If your C/C++ project depends on some external C/C++ projects and you want to make some changes in external functions/methods and you would like to copy/paste these changes automatically then this package may help you.

There are two tools:

  1. editcpp used to edit source code;
  2. dumpcpp used to print some information about C/C++ translation units

We will discuss editcpp as it is the objective tool.

editcpp doesn't work with templates.

The idea behind editcpp tool

editcpp uses libclang to find function/method definition start/end lines in text file (.c, .h, .hpp, .cpp or whatever extension you use for your C/C++ project). libclang parses each dest.cpp and src.cpp and everything that is included by #include preprocessor directives. Then editcpp tool selects all functions and methods defined in dest.cpp and src.cpp (it skips any function/method defined in other file) and tries to find matching functions/methods. After that editcpp copies function/method definition from src.cpp and paste it to the dest.cpp while deleting old funcion/method definition.

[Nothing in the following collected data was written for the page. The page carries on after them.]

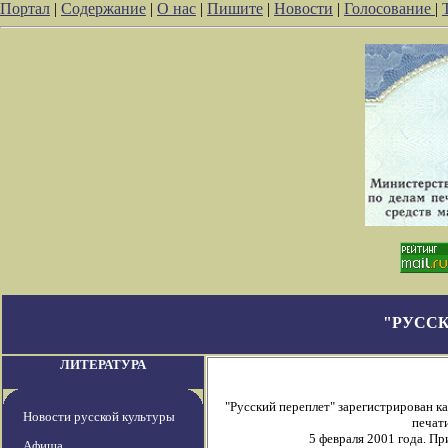
Портал
|
Содержание
|
О нас
|
Пишите
|
Новости
|
Голосование
|
"РУССК
ЛИТЕРАТУРА
"Русский переплет" зарегистрирован 
Новости русской культуры
печати
5 февраля 2001 года. П
Афиша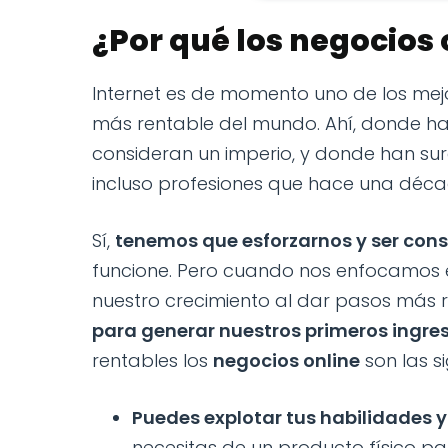
¿Por qué los negocios 
Internet es de momento uno de los mej
más rentable del mundo. Ahí, donde h
consideran un imperio, y donde han surg
incluso profesiones que hace una déca
Sí,
tenemos que esforzarnos y ser con
funcione. Pero cuando nos enfocamos e
nuestro crecimiento al dar pasos más r
para generar nuestros primeros ingre
rentables los
negocios online
son las si
Puedes explotar tus habilidades 
necesitas de un producto físico pa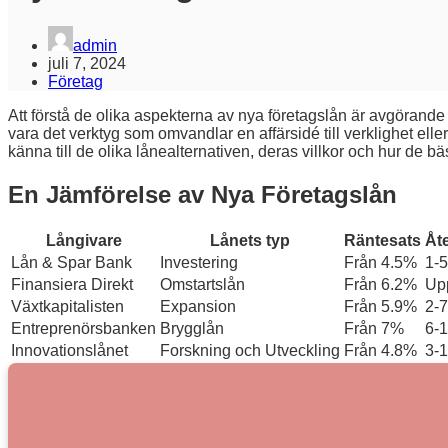
admin
juli 7, 2024
Företag
Att förstå de olika aspekterna av nya företagslån är avgörande f
vara det verktyg som omvandlar en affärsidé till verklighet eller
känna till de olika lånealternativen, deras villkor och hur de bä
En Jämförelse av Nya Företagslån
Långivare
Lånets typ
Räntesats
Åt
Lån & Spar Bank
Investering
Från 4.5%
1-5
Finansiera Direkt
Omstartslån
Från 6.2%
Upp
Växtkapitalisten
Expansion
Från 5.9%
2-7
Entreprenörsbanken
Brygglån
Från 7%
6-
Innovationslånet
Forskning och Utveckling
Från 4.8%
3-1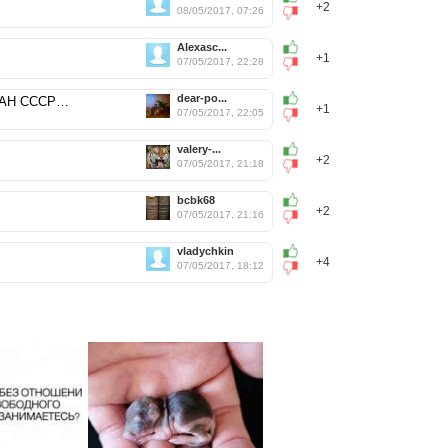
+2
08/05/2017, 07:26
Alexasc...
+1
07/05/2017, 22:28
dear-po...
АН СССР…
+1
07/05/2017, 22:05
valery-...
+2
07/05/2017, 21:18
bcbk68
+2
07/05/2017, 21:16
vladychkin
+4
07/05/2017, 18:12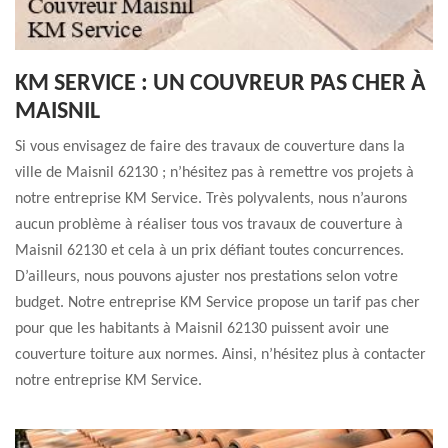
KM SERVICE : UN COUVREUR PAS CHER À
MAISNIL
Si vous envisagez de faire des travaux de couverture dans la
ville de Maisnil 62130 ; n’hésitez pas à remettre vos projets à
notre entreprise KM Service. Très polyvalents, nous n’aurons
aucun problème à réaliser tous vos travaux de couverture à
Maisnil 62130 et cela à un prix défiant toutes concurrences.
D’ailleurs, nous pouvons ajuster nos prestations selon votre
budget. Notre entreprise KM Service propose un tarif pas cher
pour que les habitants à Maisnil 62130 puissent avoir une
couverture toiture aux normes. Ainsi, n’hésitez plus à contacter
notre entreprise KM Service.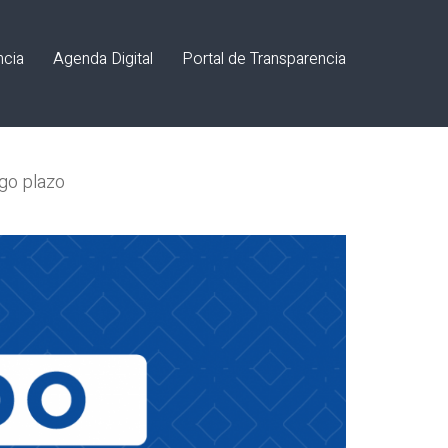
ncia
Agenda Digital
Portal de Transparencia
rgo plazo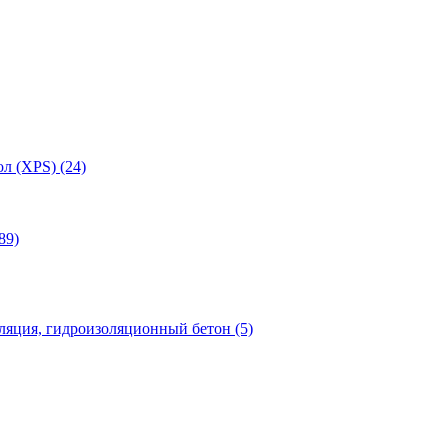
л (XPS) (24)
89)
яция, гидроизоляционный бетон (5)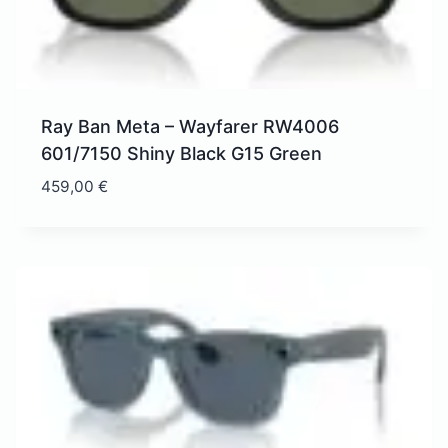
Ray Ban Meta – Wayfarer RW4006
601/7150 Shiny Black G15 Green
459,00
€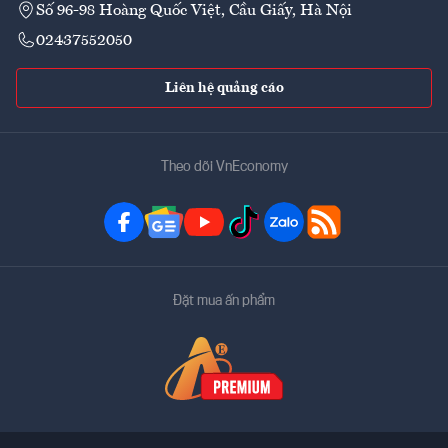
Số 96-98 Hoàng Quốc Việt, Cầu Giấy, Hà Nội
02437552050
Liên hệ quảng cáo
Theo dõi VnEconomy
Đặt mua ấn phẩm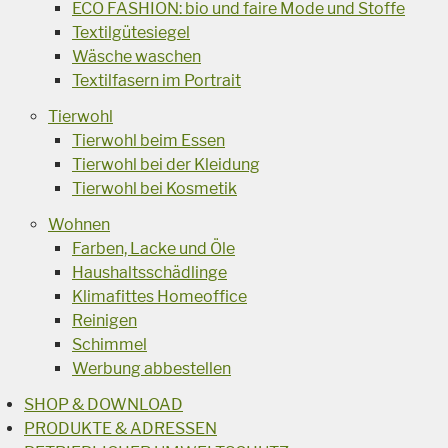
ECO FASHION: bio und faire Mode und Stoffe
Textilgütesiegel
Wäsche waschen
Textilfasern im Portrait
Tierwohl
Tierwohl beim Essen
Tierwohl bei der Kleidung
Tierwohl bei Kosmetik
Wohnen
Farben, Lacke und Öle
Haushaltsschädlinge
Klimafittes Homeoffice
Reinigen
Schimmel
Werbung abbestellen
SHOP & DOWNLOAD
PRODUKTE & ADRESSEN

To find common function editcpp checks:

  • are they both definitions?
  • are they both const?
  • are they both static?
  • are they both vitual?
  • are they both functions?
  • are they both methods?
  • do they both have the same name?
  • do they both have the same return type and arg types?
  • do they both have the same semantic parent (classname)? (for methods only)

If your new function/method definition uses external types then these types must be preliminary declared (not necessary to define them).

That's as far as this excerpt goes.